START Data listing

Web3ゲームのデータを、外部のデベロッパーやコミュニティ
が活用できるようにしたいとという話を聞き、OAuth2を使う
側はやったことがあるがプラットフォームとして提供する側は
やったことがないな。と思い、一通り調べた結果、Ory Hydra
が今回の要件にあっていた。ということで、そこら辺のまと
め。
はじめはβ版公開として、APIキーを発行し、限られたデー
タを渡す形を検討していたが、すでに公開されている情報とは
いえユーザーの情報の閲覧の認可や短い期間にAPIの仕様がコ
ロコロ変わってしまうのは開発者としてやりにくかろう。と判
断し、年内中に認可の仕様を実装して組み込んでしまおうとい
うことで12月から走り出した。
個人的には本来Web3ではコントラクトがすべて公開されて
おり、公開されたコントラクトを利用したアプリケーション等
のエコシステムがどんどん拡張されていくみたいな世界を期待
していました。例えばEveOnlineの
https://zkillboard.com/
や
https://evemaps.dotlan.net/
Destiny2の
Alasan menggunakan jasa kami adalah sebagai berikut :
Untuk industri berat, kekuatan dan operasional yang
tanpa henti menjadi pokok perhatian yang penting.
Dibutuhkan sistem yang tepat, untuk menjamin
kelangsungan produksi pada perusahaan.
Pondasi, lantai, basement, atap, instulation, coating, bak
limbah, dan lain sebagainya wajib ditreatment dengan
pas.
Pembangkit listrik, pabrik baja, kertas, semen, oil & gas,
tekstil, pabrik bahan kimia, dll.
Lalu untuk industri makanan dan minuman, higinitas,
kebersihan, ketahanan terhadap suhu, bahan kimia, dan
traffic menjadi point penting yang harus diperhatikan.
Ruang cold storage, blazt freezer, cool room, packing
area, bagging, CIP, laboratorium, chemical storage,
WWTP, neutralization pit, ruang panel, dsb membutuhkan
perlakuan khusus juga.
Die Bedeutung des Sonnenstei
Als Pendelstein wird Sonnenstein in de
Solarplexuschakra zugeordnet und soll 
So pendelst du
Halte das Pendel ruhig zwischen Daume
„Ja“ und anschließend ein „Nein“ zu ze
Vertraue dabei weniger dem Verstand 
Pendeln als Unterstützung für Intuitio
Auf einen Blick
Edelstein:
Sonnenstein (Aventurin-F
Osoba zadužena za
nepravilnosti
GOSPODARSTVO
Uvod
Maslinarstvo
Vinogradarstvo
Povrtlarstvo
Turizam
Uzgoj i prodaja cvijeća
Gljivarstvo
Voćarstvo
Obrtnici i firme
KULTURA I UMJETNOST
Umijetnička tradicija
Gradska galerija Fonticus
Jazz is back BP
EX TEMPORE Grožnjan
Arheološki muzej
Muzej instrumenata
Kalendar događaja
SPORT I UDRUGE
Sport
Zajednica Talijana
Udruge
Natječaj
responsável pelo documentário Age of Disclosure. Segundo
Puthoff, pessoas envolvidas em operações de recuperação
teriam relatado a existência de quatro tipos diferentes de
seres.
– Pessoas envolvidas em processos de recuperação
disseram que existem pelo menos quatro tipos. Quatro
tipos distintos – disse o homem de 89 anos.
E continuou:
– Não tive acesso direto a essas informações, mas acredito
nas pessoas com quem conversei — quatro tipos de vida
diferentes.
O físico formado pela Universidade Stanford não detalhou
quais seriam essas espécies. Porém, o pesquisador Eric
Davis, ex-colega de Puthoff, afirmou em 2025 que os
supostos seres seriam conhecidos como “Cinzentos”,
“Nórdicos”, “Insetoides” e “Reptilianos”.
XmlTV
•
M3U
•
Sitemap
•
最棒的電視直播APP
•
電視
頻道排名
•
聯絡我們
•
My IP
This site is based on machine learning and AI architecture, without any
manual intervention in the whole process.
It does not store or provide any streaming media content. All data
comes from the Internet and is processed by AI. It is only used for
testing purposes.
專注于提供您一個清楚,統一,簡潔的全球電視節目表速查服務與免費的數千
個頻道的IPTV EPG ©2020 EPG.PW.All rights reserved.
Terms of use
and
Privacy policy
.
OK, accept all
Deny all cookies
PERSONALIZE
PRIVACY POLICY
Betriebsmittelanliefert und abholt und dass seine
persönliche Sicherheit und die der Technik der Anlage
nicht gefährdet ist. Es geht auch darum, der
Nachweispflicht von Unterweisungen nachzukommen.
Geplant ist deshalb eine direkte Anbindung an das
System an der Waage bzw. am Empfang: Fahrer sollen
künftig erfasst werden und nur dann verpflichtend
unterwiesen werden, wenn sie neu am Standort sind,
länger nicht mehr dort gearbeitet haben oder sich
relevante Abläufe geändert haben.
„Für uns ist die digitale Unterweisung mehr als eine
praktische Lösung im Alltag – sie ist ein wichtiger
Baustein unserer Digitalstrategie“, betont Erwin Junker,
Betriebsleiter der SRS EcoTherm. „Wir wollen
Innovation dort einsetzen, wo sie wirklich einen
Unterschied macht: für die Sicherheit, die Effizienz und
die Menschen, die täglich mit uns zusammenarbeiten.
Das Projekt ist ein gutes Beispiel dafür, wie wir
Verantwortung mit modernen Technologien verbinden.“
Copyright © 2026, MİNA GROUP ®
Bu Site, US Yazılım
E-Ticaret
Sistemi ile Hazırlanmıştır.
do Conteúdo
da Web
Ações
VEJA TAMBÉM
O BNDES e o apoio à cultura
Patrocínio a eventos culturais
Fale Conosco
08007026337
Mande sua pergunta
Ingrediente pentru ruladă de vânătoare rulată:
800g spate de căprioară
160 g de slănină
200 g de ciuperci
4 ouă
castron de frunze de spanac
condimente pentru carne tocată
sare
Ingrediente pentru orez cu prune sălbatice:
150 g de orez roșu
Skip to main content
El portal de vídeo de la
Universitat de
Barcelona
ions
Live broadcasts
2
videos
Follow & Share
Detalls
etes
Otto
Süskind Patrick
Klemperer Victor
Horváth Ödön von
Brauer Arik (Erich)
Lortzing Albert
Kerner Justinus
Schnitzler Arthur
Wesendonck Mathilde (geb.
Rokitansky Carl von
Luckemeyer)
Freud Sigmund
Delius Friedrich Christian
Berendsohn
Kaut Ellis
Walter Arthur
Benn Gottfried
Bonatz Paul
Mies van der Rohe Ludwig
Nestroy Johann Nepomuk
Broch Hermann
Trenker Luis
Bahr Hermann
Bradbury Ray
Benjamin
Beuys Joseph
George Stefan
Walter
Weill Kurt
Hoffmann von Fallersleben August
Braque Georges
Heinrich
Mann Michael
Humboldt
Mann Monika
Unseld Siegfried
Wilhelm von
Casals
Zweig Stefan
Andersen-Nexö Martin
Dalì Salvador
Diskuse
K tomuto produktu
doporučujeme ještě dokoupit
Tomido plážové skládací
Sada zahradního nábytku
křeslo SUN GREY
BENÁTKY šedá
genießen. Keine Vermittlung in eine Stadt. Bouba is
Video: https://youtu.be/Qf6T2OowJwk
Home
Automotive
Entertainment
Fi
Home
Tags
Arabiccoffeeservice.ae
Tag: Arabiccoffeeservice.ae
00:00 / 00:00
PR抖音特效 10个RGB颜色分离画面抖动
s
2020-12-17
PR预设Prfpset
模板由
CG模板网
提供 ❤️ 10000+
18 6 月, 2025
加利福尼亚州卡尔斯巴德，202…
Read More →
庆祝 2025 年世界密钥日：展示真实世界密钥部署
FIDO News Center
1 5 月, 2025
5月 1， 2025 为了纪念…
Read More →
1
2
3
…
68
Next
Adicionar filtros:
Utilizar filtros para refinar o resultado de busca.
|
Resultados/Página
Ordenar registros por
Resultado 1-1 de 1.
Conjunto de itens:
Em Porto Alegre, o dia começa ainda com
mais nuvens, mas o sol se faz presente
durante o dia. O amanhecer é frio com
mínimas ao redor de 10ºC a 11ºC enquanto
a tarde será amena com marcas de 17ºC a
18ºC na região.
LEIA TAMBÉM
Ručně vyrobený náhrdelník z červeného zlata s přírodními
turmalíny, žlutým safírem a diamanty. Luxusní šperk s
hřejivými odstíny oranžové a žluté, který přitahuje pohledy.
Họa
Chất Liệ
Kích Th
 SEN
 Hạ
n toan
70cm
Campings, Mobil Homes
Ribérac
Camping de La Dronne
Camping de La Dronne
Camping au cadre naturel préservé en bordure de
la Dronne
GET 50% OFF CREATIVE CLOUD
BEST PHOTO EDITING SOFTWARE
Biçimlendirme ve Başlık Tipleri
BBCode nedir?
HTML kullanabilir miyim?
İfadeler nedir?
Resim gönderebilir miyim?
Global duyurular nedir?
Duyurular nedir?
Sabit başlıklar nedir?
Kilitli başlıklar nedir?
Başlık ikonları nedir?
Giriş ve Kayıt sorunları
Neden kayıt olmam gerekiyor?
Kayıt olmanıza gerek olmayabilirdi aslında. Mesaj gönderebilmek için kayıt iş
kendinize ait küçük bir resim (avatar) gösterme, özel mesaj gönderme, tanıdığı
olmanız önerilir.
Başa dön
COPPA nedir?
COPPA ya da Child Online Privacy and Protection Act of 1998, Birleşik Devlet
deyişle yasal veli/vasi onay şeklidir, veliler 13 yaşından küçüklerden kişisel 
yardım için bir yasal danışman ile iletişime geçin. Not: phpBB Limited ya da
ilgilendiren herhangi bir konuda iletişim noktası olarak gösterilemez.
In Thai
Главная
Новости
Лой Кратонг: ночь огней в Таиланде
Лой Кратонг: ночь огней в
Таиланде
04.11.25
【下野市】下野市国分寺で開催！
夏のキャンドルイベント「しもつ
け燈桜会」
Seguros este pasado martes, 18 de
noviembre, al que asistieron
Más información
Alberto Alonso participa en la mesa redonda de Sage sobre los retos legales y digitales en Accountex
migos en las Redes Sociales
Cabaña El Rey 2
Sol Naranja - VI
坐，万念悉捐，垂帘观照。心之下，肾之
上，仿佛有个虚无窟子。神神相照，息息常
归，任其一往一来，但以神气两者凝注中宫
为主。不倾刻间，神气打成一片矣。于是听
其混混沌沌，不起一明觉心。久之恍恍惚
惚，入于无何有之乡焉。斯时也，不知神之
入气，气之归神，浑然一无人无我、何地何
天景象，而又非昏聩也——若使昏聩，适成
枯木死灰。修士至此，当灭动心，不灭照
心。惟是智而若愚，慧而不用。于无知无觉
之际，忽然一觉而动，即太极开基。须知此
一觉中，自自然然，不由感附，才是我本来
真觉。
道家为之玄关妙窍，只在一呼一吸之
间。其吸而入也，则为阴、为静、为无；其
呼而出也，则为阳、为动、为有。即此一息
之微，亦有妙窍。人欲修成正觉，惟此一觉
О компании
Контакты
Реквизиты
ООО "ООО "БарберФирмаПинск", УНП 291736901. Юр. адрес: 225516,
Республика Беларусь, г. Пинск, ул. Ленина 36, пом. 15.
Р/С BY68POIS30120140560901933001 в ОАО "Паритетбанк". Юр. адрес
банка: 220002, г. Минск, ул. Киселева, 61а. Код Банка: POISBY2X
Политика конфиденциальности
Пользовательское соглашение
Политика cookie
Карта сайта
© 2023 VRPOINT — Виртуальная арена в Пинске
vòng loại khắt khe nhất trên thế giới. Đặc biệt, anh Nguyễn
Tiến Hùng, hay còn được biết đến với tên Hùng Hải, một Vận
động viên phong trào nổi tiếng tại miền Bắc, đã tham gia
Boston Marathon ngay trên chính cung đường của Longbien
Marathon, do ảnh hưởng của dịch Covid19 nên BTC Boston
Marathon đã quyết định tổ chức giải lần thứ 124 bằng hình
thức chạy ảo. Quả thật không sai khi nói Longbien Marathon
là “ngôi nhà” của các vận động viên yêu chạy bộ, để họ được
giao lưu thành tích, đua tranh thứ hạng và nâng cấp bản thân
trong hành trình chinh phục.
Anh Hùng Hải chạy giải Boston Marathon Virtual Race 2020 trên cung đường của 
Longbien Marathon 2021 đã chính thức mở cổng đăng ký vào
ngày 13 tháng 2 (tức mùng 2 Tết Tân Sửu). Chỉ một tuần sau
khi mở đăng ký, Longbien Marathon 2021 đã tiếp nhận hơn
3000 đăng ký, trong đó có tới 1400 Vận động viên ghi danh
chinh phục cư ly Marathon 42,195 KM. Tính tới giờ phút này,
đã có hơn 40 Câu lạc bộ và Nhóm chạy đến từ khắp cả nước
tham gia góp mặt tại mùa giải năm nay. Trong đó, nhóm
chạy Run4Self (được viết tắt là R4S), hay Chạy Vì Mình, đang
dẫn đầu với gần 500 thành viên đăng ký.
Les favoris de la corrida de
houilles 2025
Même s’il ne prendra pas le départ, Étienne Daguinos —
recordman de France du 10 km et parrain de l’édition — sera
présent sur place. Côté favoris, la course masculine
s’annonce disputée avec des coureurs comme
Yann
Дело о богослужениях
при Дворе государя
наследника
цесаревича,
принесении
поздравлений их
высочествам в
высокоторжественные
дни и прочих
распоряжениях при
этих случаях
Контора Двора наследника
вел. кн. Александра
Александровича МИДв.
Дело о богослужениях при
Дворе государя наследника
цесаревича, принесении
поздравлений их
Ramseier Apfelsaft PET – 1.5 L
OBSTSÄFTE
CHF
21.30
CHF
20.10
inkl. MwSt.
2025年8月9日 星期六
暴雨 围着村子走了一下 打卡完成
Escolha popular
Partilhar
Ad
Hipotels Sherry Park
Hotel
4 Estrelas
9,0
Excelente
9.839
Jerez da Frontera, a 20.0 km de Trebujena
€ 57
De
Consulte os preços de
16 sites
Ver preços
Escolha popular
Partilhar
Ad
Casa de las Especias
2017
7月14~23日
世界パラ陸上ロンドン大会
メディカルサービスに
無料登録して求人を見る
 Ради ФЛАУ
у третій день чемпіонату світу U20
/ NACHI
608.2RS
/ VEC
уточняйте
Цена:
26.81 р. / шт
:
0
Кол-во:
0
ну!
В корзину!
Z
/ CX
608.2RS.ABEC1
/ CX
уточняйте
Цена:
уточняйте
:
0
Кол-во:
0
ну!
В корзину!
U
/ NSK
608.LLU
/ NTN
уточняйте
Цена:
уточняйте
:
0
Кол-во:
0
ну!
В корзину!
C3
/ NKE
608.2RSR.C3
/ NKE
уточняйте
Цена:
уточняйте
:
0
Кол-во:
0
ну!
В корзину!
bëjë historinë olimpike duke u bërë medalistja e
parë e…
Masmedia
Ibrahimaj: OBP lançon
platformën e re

END Data listing

* Exercise objective:
Copy each line above where "mehr" appears.

* Answer below:
länger nicht mehr dort gearbeitet haben oder sich
„Für uns ist die digitale Unterweisung mehr als eine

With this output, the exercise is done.